The Kazakhstani media, while stressing that Almaty had simply provided a platform for the talks and not been a formal participant or mediator, also noted that "Kazakhstan began to acquire the status of a serious peacemaker," building on its earlier achievements in this area (Kazpravda, March 1). Kazakhstan's behind-the-scenes role might have been considerable. On the eve of the formal session, President Nursultan Nazarbayev met Jalili at his Almaty residence. According to the Acorda Press Service, he told Jalili that Kazakhstan—which still suffers from previous Soviet nuclear tests and wants to play an important role in global nuclear security—hoped to see a compromise settlement of existing disputes (Newskaz, February 25). Iran's chief negotiator also met with Foreign Minister Erlan Idrisov and discussed the nuclear and regional security issues. Jalili said that Kazakhstan and Iran both opposed the proliferation of nuclear weapons. He also called on Kazakhstan to join Iran in preventing foreigners from interfering in regional security issues (Mehr, February 26).

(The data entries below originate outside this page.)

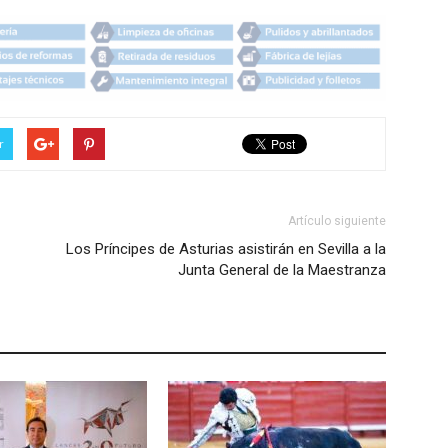
r
Artículo siguiente
Los Príncipes de Asturias asistirán en Sevilla a la
Junta General de la Maestranza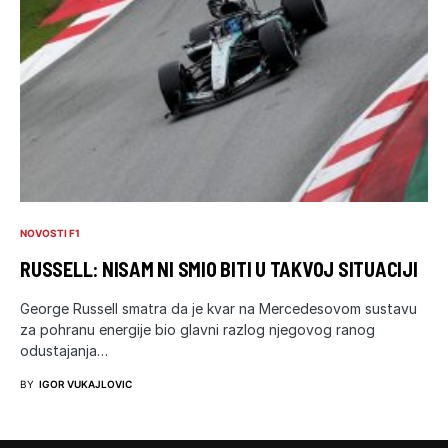
NOVOSTI F1
RUSSELL: NISAM NI SMIO BITI U TAKVOJ SITUACIJI
George Russell smatra da je kvar na Mercedesovom sustavu
za pohranu energije bio glavni razlog njegovog ranog
odustajanja…
BY
IGOR VUKAJLOVIC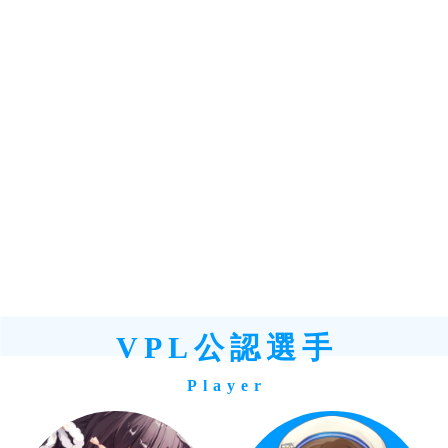
VPL公認選手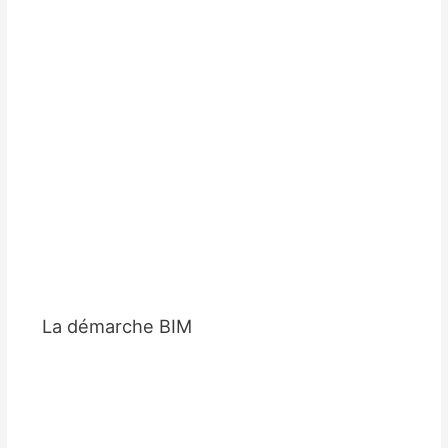
La démarche BIM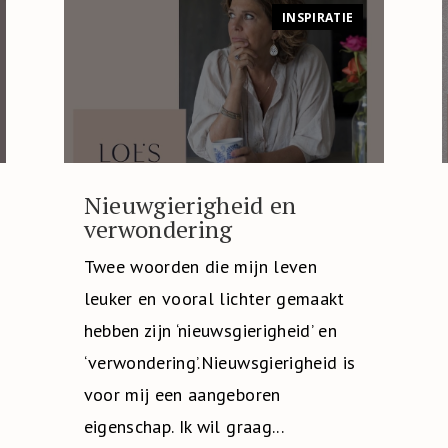
INSPIRATIE
Nieuwgierigheid en
verwondering
Twee woorden die mijn leven
leuker en vooral lichter gemaakt
hebben zijn ‘nieuwsgierigheid’ en
‘verwondering’.Nieuwsgierigheid is
voor mij een aangeboren
eigenschap. Ik wil graag...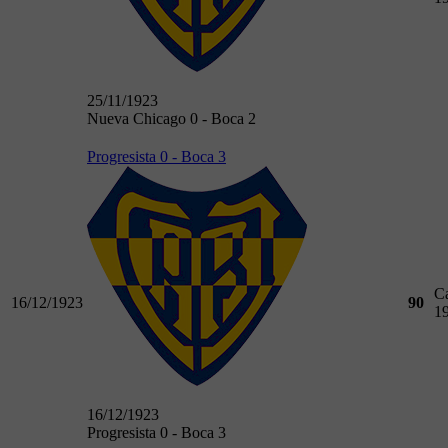
25/11/1923
Nueva Chicago 0 - Boca 2
Progresista 0 - Boca 3
C
16/12/1923
90
1
16/12/1923
Progresista 0 - Boca 3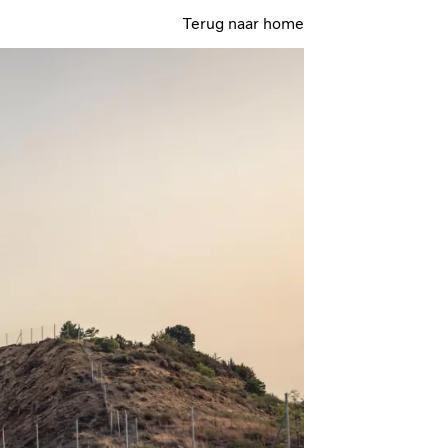
Terug naar home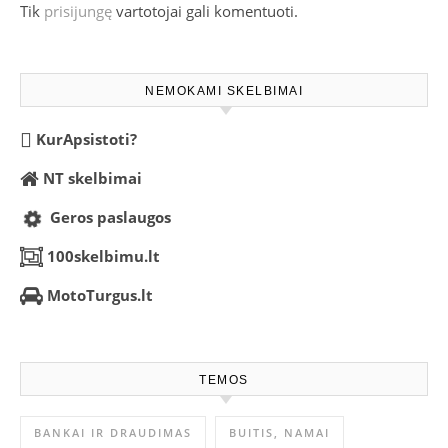
Tik
prisijungę
vartotojai gali komentuoti.
NEMOKAMI SKELBIMAI
KurApsistoti?
NT skelbimai
Geros paslaugos
100skelbimu.lt
MotoTurgus.lt
TEMOS
BANKAI IR DRAUDIMAS
BUITIS, NAMAI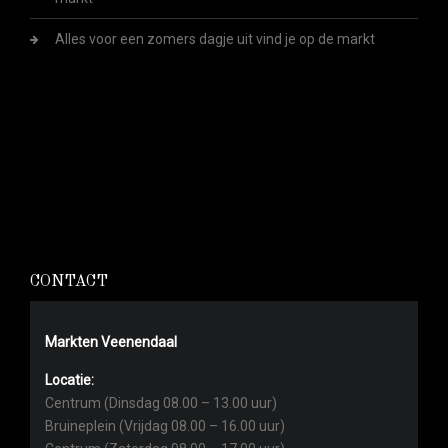
Alles voor een zomers dagje uit vind je op de markt
CONTACT
Markten Veenendaal
Locatie:
Centrum (Dinsdag 08.00 – 13.00 uur)
Bruineplein (Vrijdag 08.00 – 16.00 uur)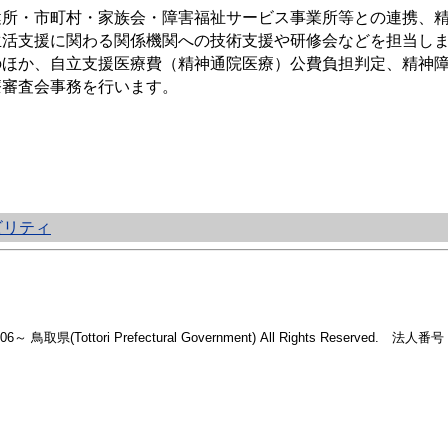
健所・市町村・家族会・障害福祉サービス事業所等との連携、
生活支援に関わる関係機関への技術支援や研修会などを担当し
のほか、自立支援医療費（精神通院医療）公費負担判定、精神
療審査会事務を行います。
ビリティ
2006～ 鳥取県(Tottori Prefectural Government) All Rights Reserved. 法人番号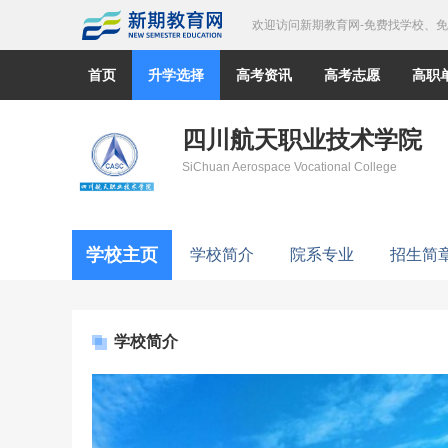
欢迎访问新期教育网-免费找学校、
首页
升学选择
高考资讯
高考志愿
高职
四川航天职业技术学院
SiChuan Aerospace Vocational College
学校主页
学校简介
院系专业
招生简
学校简介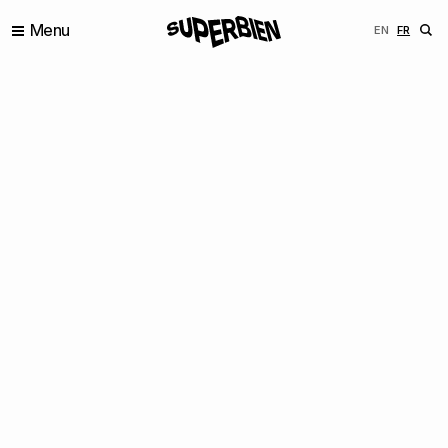
Menu
ENGLISH
FRANÇ
EN
FR
CONTENU DE MARQUE
IDENTITÉ AUGMENTÉE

Before the talks began, influential Kazakhstanis strove to induce Iran to compromise. For example, Roman Vassilenko, Deputy Director of the Nazarbayev Center, highlighted all the benefits that Kazakhstan had accrued by renouncing the nuclear weapons it had inherited from the Soviet Union: "For many years and from all platforms and forums, our president has been maintaining that Kazakhstan's experience of voluntary abandonment of nuclear weapons, closure of the testing site and choice of a nuclear-weapons-free path helped it succeed as an independent state, win international recognition and attract huge volumes of investments totaling 160 billion; it shows how much more efficient a country's peaceful development in cooperation with other countries can be, when sustainable socioeconomic and sociopolitical development are elevated above [the ownership] of nuclear weapons" (Tengrinews, February 25).

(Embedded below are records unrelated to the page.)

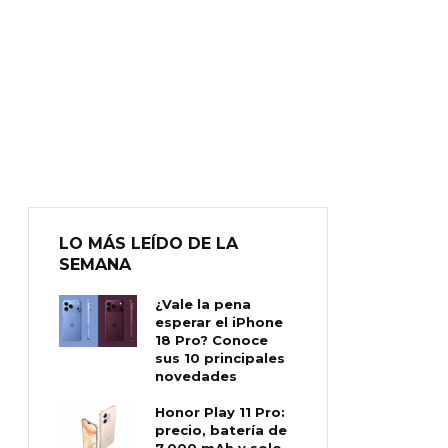
LO MÁS LEÍDO DE LA
SEMANA
¿Vale la pena
esperar el iPhone
18 Pro? Conoce
sus 10 principales
novedades
Honor Play 11 Pro:
precio, batería de
7.000 mAh y solo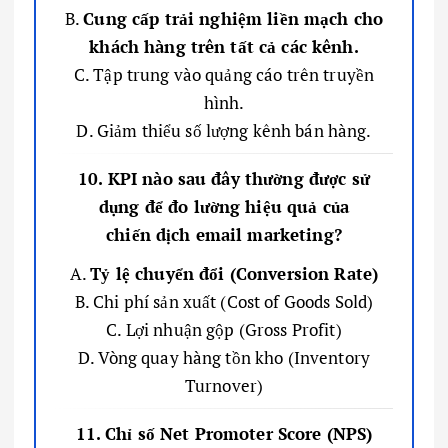
B.
Cung cấp trải nghiệm liền mạch cho
khách hàng trên tất cả các kênh.
C. Tập trung vào quảng cáo trên truyền
hình.
D. Giảm thiểu số lượng kênh bán hàng.
10. KPI nào sau đây thường được sử
dụng để đo lường hiệu quả của
chiến dịch email marketing?
A.
Tỷ lệ chuyển đổi (Conversion Rate)
B. Chi phí sản xuất (Cost of Goods Sold)
C. Lợi nhuận gộp (Gross Profit)
D. Vòng quay hàng tồn kho (Inventory
Turnover)
11. Chỉ số Net Promoter Score (NPS)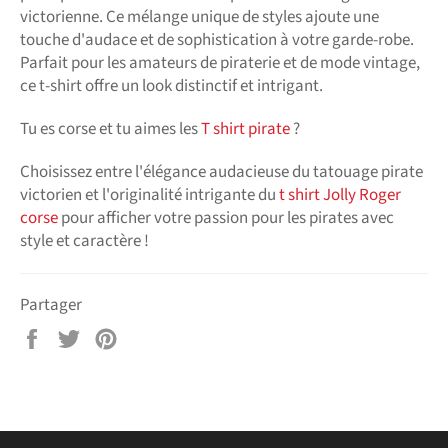
victorienne. Ce mélange unique de styles ajoute une
touche d'audace et de sophistication à votre garde-robe.
Parfait pour les amateurs de piraterie et de mode vintage,
ce t-shirt offre un look distinctif et intrigant.
Tu es corse et tu aimes les
T shirt pirate
?
Choisissez entre l'élégance audacieuse du tatouage pirate
victorien et l'originalité intrigante du
t shirt Jolly Roger
corse
pour afficher votre passion pour les pirates avec
style et caractère !
Partager
Partager
Tweeter
Épingler
sur
sur
sur
Facebook
Twitter
Pinterest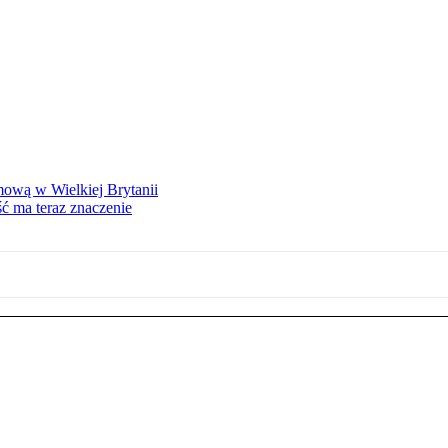
mową w Wielkiej Brytanii
ść ma teraz znaczenie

Vassilenko, a former senior official in the Kazakhstani foreign ministry, explained that Kazakhstan supports peaceful nuclear energy programs provided that they proceeded only in strict compliance with all IAEA requirements, such as openness and transparency. He added that Kazakhstan had a strong interest in a successful outcome of the negotiations. Vassilenko explained that a "stabilization of the situation in a large region depends on them" and that "Iran is our [Kazakhstan's] neighbor across the Caspian Sea; we have dynamically developing trade and economic relations and a high-level political dialogue that is maintained on a regular basis" (Tengrinews, February 25).

Former Kazakhstani Foreign Minister Kanat Saudabayev said that the outcome represented "an important step in building trust and understanding between the parties and in enhancing an awareness of the need to solve problems by peaceful, diplomatic means." Saudabayev, who is now Chairman of the Commission on weapons of mass destruction nonproliferation under the president, added that, "Even a little progress in this complex negotiation process should please us all." He expressed that Kazakhstan "has established all the conditions" to make further progress, which is why the next round of political negotiations will occur in Almaty (Zakon, February 27).

Kazakhstan's official role during this meeting and in subsequent rounds is essentially administrative, ensuring that all logistical arrangements work well and are conducive toward reaching an agreement. Yet, not many countries can fulfill this function. Iran and the other powers were unable to reach an agreement for months on where to resume their on-again, off-again talks. Since Iran and the United States have not had direct diplomatic relations since 1980, the selection of a neutral host country acceptable to both sides has become an important consideration in staging talks. Experts assessed that Kazakhstan was a logical venue for the talks given that country's desire to promote understanding and cooperation between different regions, cultures, religions and other entities. Kazakhstan enjoys good ties with Iran and with the six major powers negotiating with Tehran on the nuclear issue.